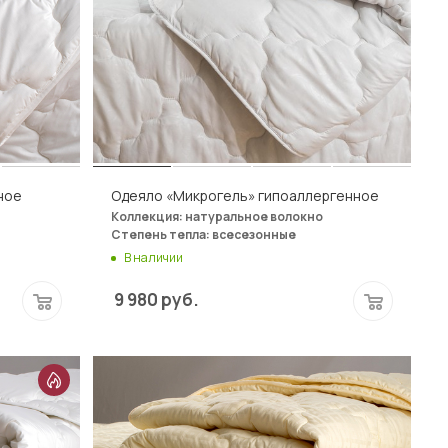
ное
Одеяло «Микрогель» гипоаллергенное
Коллекция: натуральное волокно
Степень тепла: всесезонные
В наличии
9 980
руб.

• Required action:
Return the data exactly. Do not carry over any images.

• Written response:
ное
Одеяло «Микрогель» гипоаллергенное
Коллекция: натуральное волокно
Степень тепла: всесезонные
В наличии
9 980
руб.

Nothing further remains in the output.